* _Records supplied_:
+ + + + +

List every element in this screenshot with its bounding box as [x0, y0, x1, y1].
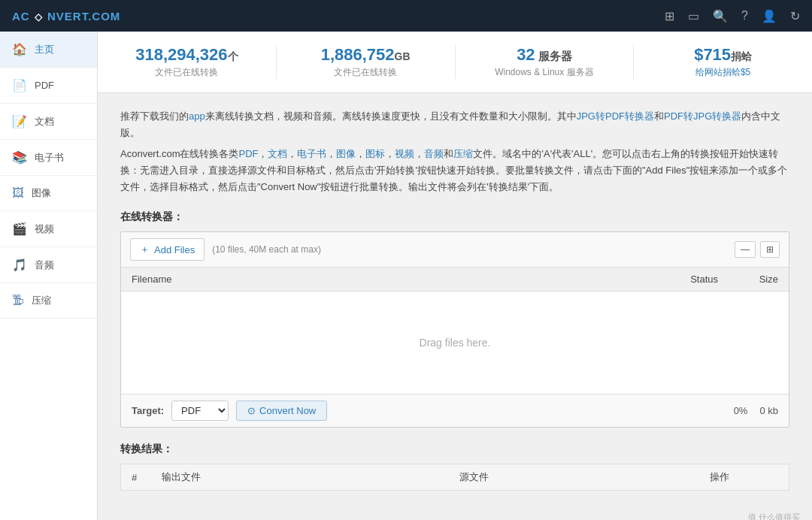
image-icon: 🖼	[12, 186, 24, 200]
plus-icon: ＋	[140, 243, 150, 256]
stat-gb-label: 文件已在线转换	[277, 66, 455, 79]
stat-gb: 1,886,752GB 文件已在线转换	[277, 45, 456, 79]
convert-now-button[interactable]: ⊙ Convert Now	[236, 401, 327, 421]
ebook-icon: 📚	[12, 150, 27, 165]
logo-main: NVERT.COM	[47, 10, 120, 23]
home-icon: 🏠	[12, 42, 27, 56]
sidebar-label-doc: 文档	[35, 115, 54, 128]
header-icons: ⊞ ▭ 🔍 ? 👤 ↻	[665, 9, 800, 23]
add-files-hint: (10 files, 40M each at max)	[212, 244, 321, 255]
watermark-text: 值 什么值得买	[748, 512, 800, 520]
add-files-label: Add Files	[154, 244, 195, 255]
archive-icon: 🗜	[12, 294, 24, 307]
tablet-icon[interactable]: ▭	[688, 9, 699, 23]
header: AC ◇ NVERT.COM ⊞ ▭ 🔍 ? 👤 ↻	[0, 0, 812, 32]
archive-link[interactable]: 压缩	[453, 148, 473, 159]
sidebar-label-ebook: 电子书	[35, 151, 64, 165]
minimize-button[interactable]: —	[735, 241, 756, 258]
target-format-select[interactable]: PDF DOC DOCX JPG PNG MP4 MP3	[171, 401, 229, 421]
sidebar-item-video[interactable]: 🎬 视频	[0, 211, 97, 247]
sidebar-item-archive[interactable]: 🗜 压缩	[0, 283, 97, 319]
col-status: Status	[653, 268, 729, 292]
stat-donate-label[interactable]: 给网站捐蛤$5	[634, 66, 812, 79]
app-link[interactable]: app	[189, 110, 205, 122]
col-num: #	[121, 464, 151, 491]
results-table: # 输出文件 源文件 操作	[120, 464, 789, 491]
jpg-pdf-link[interactable]: JPG转PDF转换器	[577, 110, 654, 122]
convert-now-label: Convert Now	[259, 405, 316, 416]
sidebar-item-pdf[interactable]: 📄 PDF	[0, 68, 97, 104]
refresh-icon[interactable]: ↻	[790, 9, 800, 23]
intro-line1: 推荐下载我们的app来离线转换文档，视频和音频。离线转换速度更快，且没有文件数量…	[120, 108, 789, 141]
drop-area: Drag files here.	[132, 298, 778, 388]
layout: 🏠 主页 📄 PDF 📝 文档 📚 电子书 🖼 图像 🎬 视频 🎵 音频 🗜	[0, 32, 812, 520]
audio-icon: 🎵	[12, 258, 27, 272]
col-filename: Filename	[121, 268, 653, 292]
grid-icon[interactable]: ⊞	[665, 9, 674, 23]
stat-donate: $715捐蛤 给网站捐蛤$5	[634, 45, 812, 79]
sidebar-item-home[interactable]: 🏠 主页	[0, 32, 97, 68]
sidebar-item-image[interactable]: 🖼 图像	[0, 176, 97, 211]
logo-ac: AC	[12, 10, 30, 23]
results-title: 转换结果：	[120, 443, 789, 456]
stats-bar: 318,294,326个 文件已在线转换 1,886,752GB 文件已在线转换…	[98, 32, 812, 93]
sidebar-label-home: 主页	[35, 43, 54, 56]
stat-donate-number: $715捐蛤	[634, 45, 812, 65]
sidebar-label-pdf: PDF	[35, 80, 54, 91]
footer-right: 0% 0 kb	[734, 405, 778, 416]
results-section: 转换结果： # 输出文件 源文件 操作	[120, 443, 789, 491]
drop-hint: Drag files here.	[420, 337, 491, 349]
sidebar-item-doc[interactable]: 📝 文档	[0, 104, 97, 140]
main-content: 318,294,326个 文件已在线转换 1,886,752GB 文件已在线转换…	[98, 32, 812, 520]
doc-link[interactable]: 文档	[268, 148, 287, 159]
stat-servers-number: 32服务器	[456, 45, 634, 65]
progress-display: 0%	[734, 405, 748, 416]
user-icon[interactable]: 👤	[762, 9, 777, 23]
pdf-icon: 📄	[12, 78, 27, 92]
converter-box: ＋ Add Files (10 files, 40M each at max) …	[120, 231, 789, 428]
sidebar-label-audio: 音频	[35, 258, 54, 272]
expand-button[interactable]: ⊞	[760, 241, 780, 258]
help-icon[interactable]: ?	[741, 9, 748, 23]
video-link[interactable]: 视频	[395, 148, 414, 159]
add-files-button[interactable]: ＋ Add Files	[130, 238, 205, 261]
size-display: 0 kb	[759, 405, 778, 416]
site-logo: AC ◇ NVERT.COM	[12, 10, 120, 23]
stat-files-number: 318,294,326个	[98, 45, 276, 65]
converter-section-title: 在线转换器：	[120, 210, 789, 224]
stat-servers-label: Windows & Linux 服务器	[456, 66, 634, 79]
col-size: Size	[729, 268, 789, 292]
stat-servers: 32服务器 Windows & Linux 服务器	[456, 45, 635, 79]
sidebar-label-image: 图像	[32, 186, 51, 200]
toolbar-right: — ⊞	[735, 241, 780, 258]
target-label: Target:	[132, 405, 164, 416]
col-output: 输出文件	[151, 464, 450, 491]
sidebar: 🏠 主页 📄 PDF 📝 文档 📚 电子书 🖼 图像 🎬 视频 🎵 音频 🗜	[0, 32, 98, 520]
converter-toolbar: ＋ Add Files (10 files, 40M each at max) …	[121, 232, 789, 268]
image-link[interactable]: 图像	[336, 148, 356, 159]
doc-icon: 📝	[12, 114, 27, 128]
file-table: Filename Status Size Drag files here.	[121, 268, 789, 394]
converter-footer: Target: PDF DOC DOCX JPG PNG MP4 MP3 ⊙ C…	[121, 394, 789, 427]
convert-icon: ⊙	[247, 405, 256, 416]
stat-files: 318,294,326个 文件已在线转换	[98, 45, 277, 79]
video-icon: 🎬	[12, 222, 27, 236]
stat-gb-number: 1,886,752GB	[277, 45, 455, 65]
icon-link[interactable]: 图标	[365, 148, 385, 159]
sidebar-label-video: 视频	[35, 222, 54, 236]
search-icon[interactable]: 🔍	[713, 9, 728, 23]
sidebar-item-ebook[interactable]: 📚 电子书	[0, 140, 97, 176]
pdf-jpg-link[interactable]: PDF转JPG转换器	[664, 110, 741, 122]
col-action: 操作	[699, 464, 789, 491]
col-source: 源文件	[449, 464, 698, 491]
pdf-link[interactable]: PDF	[238, 148, 258, 159]
ebook-link[interactable]: 电子书	[297, 148, 326, 159]
stat-files-label: 文件已在线转换	[98, 66, 276, 79]
content-area: 推荐下载我们的app来离线转换文档，视频和音频。离线转换速度更快，且没有文件数量…	[98, 93, 812, 506]
audio-link[interactable]: 音频	[424, 148, 444, 159]
sidebar-item-audio[interactable]: 🎵 音频	[0, 247, 97, 283]
intro-line2: Aconvert.com在线转换各类PDF，文档，电子书，图像，图标，视频，音频…	[120, 146, 789, 195]
sidebar-label-archive: 压缩	[32, 294, 51, 307]
watermark: 值 什么值得买	[98, 506, 812, 520]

+ + + + +

* _Exercise description_: The required answer is each line of the entries containing the string "Windows".

* _Exercise solution_:
stat-servers-label: Windows & Linux 服务器	[456, 66, 634, 79]
stat-servers: 32服务器 Windows & Linux 服务器	[456, 45, 635, 79]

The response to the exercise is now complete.